What is needed:
Gather each line of the records where "element" appears.

═════ Information

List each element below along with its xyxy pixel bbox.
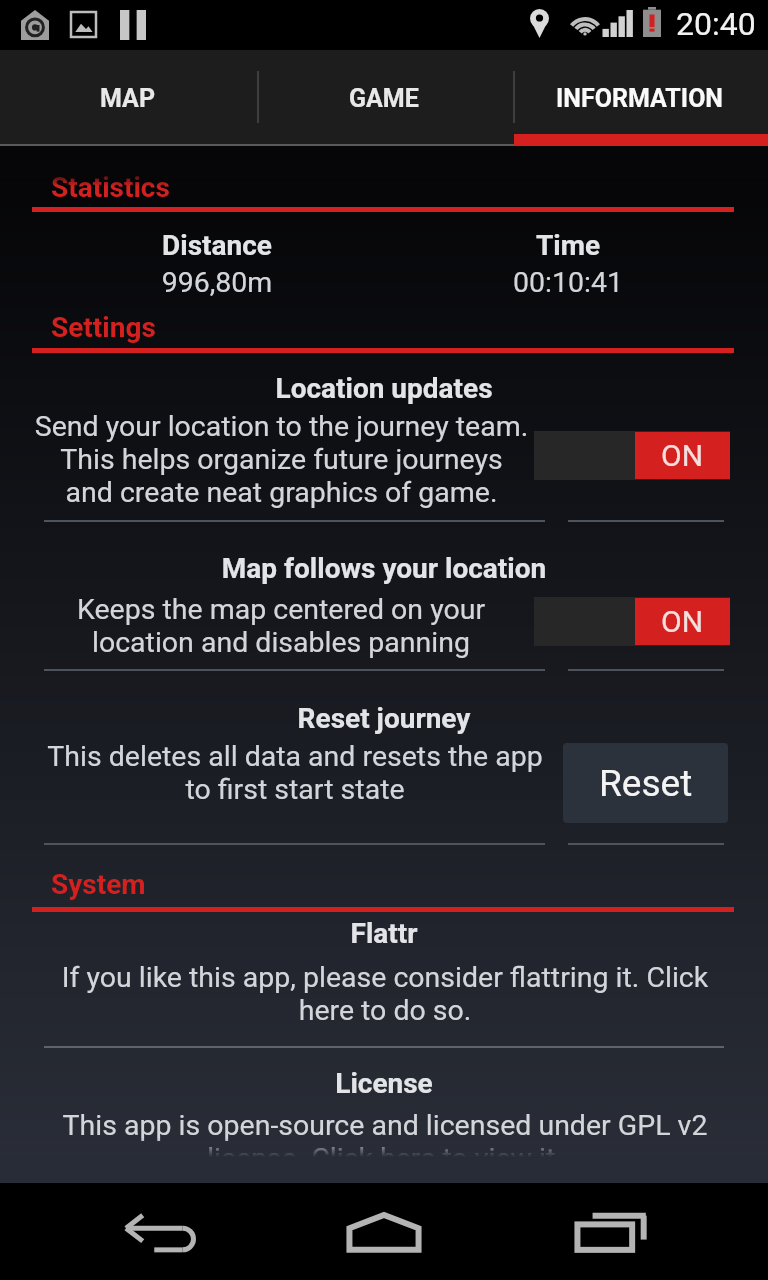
staticText: This app is open-source and licensed und…: [45, 1109, 725, 1175]
button[interactable]: MAP: [0, 50, 256, 146]
staticText: Send your location to the journey team. …: [34, 410, 529, 509]
staticText: 20:40: [676, 5, 756, 43]
staticText: INFORMATION: [556, 84, 724, 113]
staticText: License: [0, 1067, 768, 1100]
button[interactable]: Location updates: [0, 360, 768, 522]
staticText: Time: [408, 229, 728, 262]
button[interactable]: Home: [256, 1183, 512, 1280]
button[interactable]: Back: [0, 1183, 256, 1280]
button[interactable]: License: [0, 1055, 768, 1192]
button[interactable]: Map follows your location: [0, 540, 768, 671]
staticText: GAME: [349, 84, 419, 113]
button[interactable]: GAME: [256, 50, 512, 146]
staticText: Keeps the map centered on your location …: [56, 593, 506, 659]
button[interactable]: Reset journey: [0, 690, 768, 845]
button[interactable]: Location updates switch, on: [534, 431, 730, 480]
staticText: If you like this app, please consider fl…: [45, 961, 725, 1027]
button[interactable]: Reset: [563, 743, 728, 823]
staticText: Statistics: [51, 171, 170, 204]
staticText: MAP: [100, 84, 156, 113]
staticText: Location updates: [0, 372, 768, 405]
staticText: Flattr: [0, 917, 768, 950]
staticText: Map follows your location: [0, 552, 768, 585]
staticText: ON: [661, 438, 704, 473]
staticText: 00:10:41: [408, 266, 728, 299]
button[interactable]: INFORMATION: [512, 50, 768, 146]
staticText: System: [51, 868, 146, 901]
staticText: 996,80m: [57, 266, 377, 299]
staticText: Reset: [599, 762, 693, 805]
staticText: Settings: [51, 311, 156, 344]
staticText: Reset journey: [0, 702, 768, 735]
staticText: ON: [661, 604, 704, 639]
button[interactable]: Recent apps: [512, 1183, 768, 1280]
button[interactable]: Flattr: [0, 905, 768, 1048]
button[interactable]: Map follows your location switch, on: [534, 597, 730, 646]
staticText: This deletes all data and resets the app…: [45, 740, 545, 806]
staticText: Distance: [57, 229, 377, 262]
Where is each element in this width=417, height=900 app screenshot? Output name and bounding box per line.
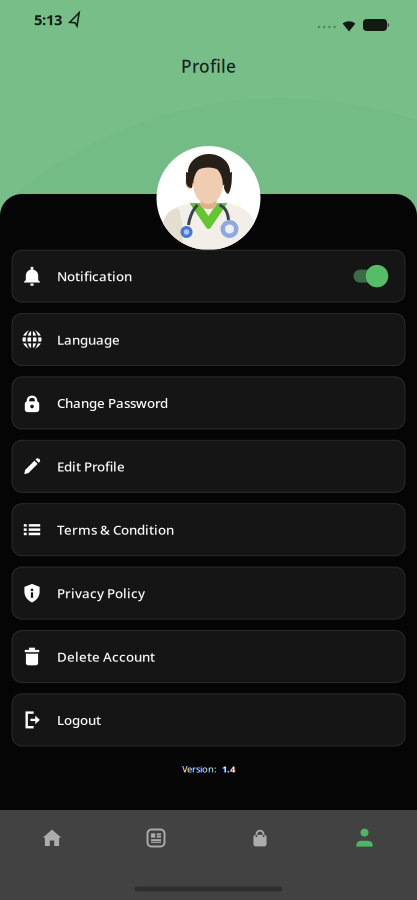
staticText: Profile <box>181 54 236 78</box>
staticText: 1.4 <box>222 763 235 775</box>
staticText: Language <box>57 331 120 348</box>
staticText: Delete Account <box>57 648 155 665</box>
button[interactable] <box>312 810 417 866</box>
staticText: 5:13 <box>34 10 62 29</box>
staticText: Version: <box>182 763 217 775</box>
button[interactable]: Notification <box>12 250 405 302</box>
button[interactable]: Privacy Policy <box>12 567 405 619</box>
button[interactable] <box>0 810 104 866</box>
button[interactable] <box>208 810 312 866</box>
button[interactable]: Edit Profile <box>12 440 405 492</box>
button[interactable] <box>104 810 208 866</box>
staticText: Logout <box>57 711 101 729</box>
button[interactable]: Language <box>12 314 405 366</box>
staticText: Edit Profile <box>57 457 125 475</box>
button[interactable] <box>352 264 388 288</box>
staticText: Notification <box>57 267 132 285</box>
button[interactable]: Terms & Condition <box>12 504 405 556</box>
button[interactable]: Logout <box>12 694 405 746</box>
staticText: Terms & Condition <box>57 521 174 538</box>
staticText: Change Password <box>57 394 168 412</box>
button[interactable]: Change Password <box>12 377 405 429</box>
staticText: Privacy Policy <box>57 584 145 602</box>
button[interactable]: Delete Account <box>12 630 405 682</box>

══════════

Result below:
List each element below along with its xyxy pixel bbox.
Where is each element in this width=417, height=900 app screenshot? Output name and bounding box per line.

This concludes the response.